# The task:
Reproduce the section of the listing that begins at the line containing "DX-M1 -tekoälykiihdyttimen, joka" and finishes at the line containing "Rechtliches". Include both end lines and nothing beyond them.

==========

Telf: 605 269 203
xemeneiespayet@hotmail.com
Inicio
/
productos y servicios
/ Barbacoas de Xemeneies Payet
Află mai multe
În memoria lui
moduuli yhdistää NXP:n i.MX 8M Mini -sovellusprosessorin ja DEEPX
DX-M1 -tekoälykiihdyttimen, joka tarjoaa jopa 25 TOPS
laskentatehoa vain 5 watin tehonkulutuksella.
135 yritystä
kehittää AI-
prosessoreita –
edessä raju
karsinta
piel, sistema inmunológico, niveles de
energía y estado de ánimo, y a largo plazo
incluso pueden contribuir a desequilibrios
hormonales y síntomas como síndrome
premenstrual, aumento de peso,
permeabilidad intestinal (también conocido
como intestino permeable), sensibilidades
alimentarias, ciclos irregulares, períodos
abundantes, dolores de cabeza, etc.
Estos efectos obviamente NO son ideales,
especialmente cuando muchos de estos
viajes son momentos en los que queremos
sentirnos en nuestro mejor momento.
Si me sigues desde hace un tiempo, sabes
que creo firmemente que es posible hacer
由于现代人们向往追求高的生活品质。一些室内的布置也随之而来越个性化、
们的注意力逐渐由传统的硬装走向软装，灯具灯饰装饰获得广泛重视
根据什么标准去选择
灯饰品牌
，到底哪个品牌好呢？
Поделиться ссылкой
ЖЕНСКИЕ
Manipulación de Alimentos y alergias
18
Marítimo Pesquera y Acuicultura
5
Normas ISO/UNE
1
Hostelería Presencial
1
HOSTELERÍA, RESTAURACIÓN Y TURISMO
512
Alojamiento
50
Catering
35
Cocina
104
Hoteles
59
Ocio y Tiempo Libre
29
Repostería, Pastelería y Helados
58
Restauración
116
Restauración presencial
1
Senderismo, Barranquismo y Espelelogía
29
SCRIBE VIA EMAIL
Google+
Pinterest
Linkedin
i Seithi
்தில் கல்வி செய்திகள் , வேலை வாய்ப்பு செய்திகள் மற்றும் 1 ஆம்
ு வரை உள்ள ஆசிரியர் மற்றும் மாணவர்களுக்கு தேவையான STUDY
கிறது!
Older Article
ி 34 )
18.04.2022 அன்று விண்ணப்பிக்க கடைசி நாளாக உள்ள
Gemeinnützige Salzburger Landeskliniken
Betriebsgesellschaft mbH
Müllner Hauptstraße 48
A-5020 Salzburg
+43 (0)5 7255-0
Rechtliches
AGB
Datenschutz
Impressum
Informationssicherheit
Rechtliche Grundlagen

==========

# Response area:
DX-M1 -tekoälykiihdyttimen, joka tarjoaa jopa 25 TOPS
laskentatehoa vain 5 watin tehonkulutuksella.
135 yritystä
kehittää AI-
prosessoreita –
edessä raju
karsinta
piel, sistema inmunológico, niveles de
energía y estado de ánimo, y a largo plazo
incluso pueden contribuir a desequilibrios
hormonales y síntomas como síndrome
premenstrual, aumento de peso,
permeabilidad intestinal (también conocido
como intestino permeable), sensibilidades
alimentarias, ciclos irregulares, períodos
abundantes, dolores de cabeza, etc.
Estos efectos obviamente NO son ideales,
especialmente cuando muchos de estos
viajes son momentos en los que queremos
sentirnos en nuestro mejor momento.
Si me sigues desde hace un tiempo, sabes
que creo firmemente que es posible hacer
由于现代人们向往追求高的生活品质。一些室内的布置也随之而来越个性化、
们的注意力逐渐由传统的硬装走向软装，灯具灯饰装饰获得广泛重视
根据什么标准去选择
灯饰品牌
，到底哪个品牌好呢？
Поделиться ссылкой
ЖЕНСКИЕ
Manipulación de Alimentos y alergias
18
Marítimo Pesquera y Acuicultura
5
Normas ISO/UNE
1
Hostelería Presencial
1
HOSTELERÍA, RESTAURACIÓN Y TURISMO
512
Alojamiento
50
Catering
35
Cocina
104
Hoteles
59
Ocio y Tiempo Libre
29
Repostería, Pastelería y Helados
58
Restauración
116
Restauración presencial
1
Senderismo, Barranquismo y Espelelogía
29
SCRIBE VIA EMAIL
Google+
Pinterest
Linkedin
i Seithi
்தில் கல்வி செய்திகள் , வேலை வாய்ப்பு செய்திகள் மற்றும் 1 ஆம்
ு வரை உள்ள ஆசிரியர் மற்றும் மாணவர்களுக்கு தேவையான STUDY
கிறது!
Older Article
ி 34 )
18.04.2022 அன்று விண்ணப்பிக்க கடைசி நாளாக உள்ள
Gemeinnützige Salzburger Landeskliniken
Betriebsgesellschaft mbH
Müllner Hauptstraße 48
A-5020 Salzburg
+43 (0)5 7255-0
Rechtliches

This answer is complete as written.